Sometimes, for a variety of reasons, clients want the beauty of a waterfall feature but don’t want it to include a pond.
That was the case for these clients. They were saving for a swimming pool and wanted a water feature to enjoy in the meantime. Also, since their property was a delightful wooded lot, they asked that any feature look natural so it would fit in with the surroundings.
“Their property is also adjacent to a parkland,” says Dave Stockwell, owner of Deck and Patio. This was the main reason they didn’t want a pond with any waterfall. They feared a pond, with or without koi, would attract too many wild animals.”
The solution Deck and Patio suggested was for a “pondless” system that included a stream with upper and lower waterfalls. At the end of the stream, where usually a pond would capture the spilling water, we installed a “green” pondless-reservoir underground that holds the water and recirculates it.
“With this system, the spilling water seems to disappear into the gravel,” says Dave. “But it’s really being filtered through the river rock and then a filtration system underground. After it’s collected, it is pumped back up into the stream for a continuous flow.”
We were able to make use of the property’s slope and gravity to move the water down to the waterfall. The water feature was fitted in an existing hill without need to change the terrain much at all. This location was also ideal because it meant the family could enjoy it from within the house as well as from the patio.
“Since landscaping was also important to these clients, we added a lot of vibrant plantings in different colors and textures,” says Dave. “The plants were fitted in and around hand-picked moss rocks and other natural stones in the perfect size and shape.”

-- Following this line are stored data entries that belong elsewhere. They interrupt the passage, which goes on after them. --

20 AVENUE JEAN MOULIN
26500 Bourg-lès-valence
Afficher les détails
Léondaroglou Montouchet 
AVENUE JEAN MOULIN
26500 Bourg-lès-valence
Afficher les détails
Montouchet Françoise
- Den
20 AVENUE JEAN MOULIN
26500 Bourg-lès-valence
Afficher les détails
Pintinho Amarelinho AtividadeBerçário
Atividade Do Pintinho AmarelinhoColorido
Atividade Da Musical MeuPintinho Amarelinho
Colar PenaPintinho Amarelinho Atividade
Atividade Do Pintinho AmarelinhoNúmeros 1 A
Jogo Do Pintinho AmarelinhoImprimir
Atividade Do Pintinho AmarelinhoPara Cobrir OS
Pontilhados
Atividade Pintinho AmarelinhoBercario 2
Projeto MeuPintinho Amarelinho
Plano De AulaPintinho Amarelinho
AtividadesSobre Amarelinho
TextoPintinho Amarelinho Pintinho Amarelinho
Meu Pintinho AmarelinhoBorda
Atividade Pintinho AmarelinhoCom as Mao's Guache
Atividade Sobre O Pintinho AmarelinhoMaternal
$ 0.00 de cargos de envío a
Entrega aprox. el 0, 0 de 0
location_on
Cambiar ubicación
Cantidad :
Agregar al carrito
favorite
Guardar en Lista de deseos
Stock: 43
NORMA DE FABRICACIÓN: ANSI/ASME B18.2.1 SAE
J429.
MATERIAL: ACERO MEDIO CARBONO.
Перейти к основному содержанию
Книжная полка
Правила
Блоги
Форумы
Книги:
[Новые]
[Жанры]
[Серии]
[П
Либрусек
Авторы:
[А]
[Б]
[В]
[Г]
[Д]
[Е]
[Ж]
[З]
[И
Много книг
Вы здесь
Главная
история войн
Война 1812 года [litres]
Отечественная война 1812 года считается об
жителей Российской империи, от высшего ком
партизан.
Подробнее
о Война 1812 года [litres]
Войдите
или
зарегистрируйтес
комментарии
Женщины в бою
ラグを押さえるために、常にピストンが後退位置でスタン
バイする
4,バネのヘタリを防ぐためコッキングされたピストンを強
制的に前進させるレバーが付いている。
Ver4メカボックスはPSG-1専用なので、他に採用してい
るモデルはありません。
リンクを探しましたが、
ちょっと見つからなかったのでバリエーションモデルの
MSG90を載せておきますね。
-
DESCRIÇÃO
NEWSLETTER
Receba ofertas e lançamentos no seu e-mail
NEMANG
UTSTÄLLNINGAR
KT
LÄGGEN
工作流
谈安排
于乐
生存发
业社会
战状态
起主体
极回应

For our efforts, the Long Island Pool and Spa Association (LIPSA) awarded us a Silver Medal for the project.
If you want a water feature (think stream and waterfalls) but don’t want a pond, then “pondless” is the way to go. Here, Deck and Patio used Aquascape Inc.’s pondless system which captures the water underground and recirculates it. Note how the water seems to be disappearing into the gravel where it is collected in the reservoir and redistributed.
We used evergreens (e.g., Procumbent Juniper) that are dense and green and very low maintenance; they also spread nicely. Begonias, Coleus, and flowering plants like Astilbe add punches of color.
Note how Pennisetum plantings drape around the moss rock and natural stones; we also placed each stone and used gravity to move the water in different directions as it would appear in nature.
Deck and Patio had previously built this handsome Techo-Bloc patio for the clients using “Elena” pavers in “Earth Brown.” The pavers come in kits with five differently-sized stones which allowed us to create a stylish random pattern.
Along with the plantings mentioned above, Deck and Patio planted Blood Grass, Sedum Autumn Joy, Hosta Sum and Substance; one of the water plants is Yellow Flag Iris. We also included various deciduous shrubs as well as several Norway Spruce. A Japanese Maple was added behind the upper waterfall for a its texture and color.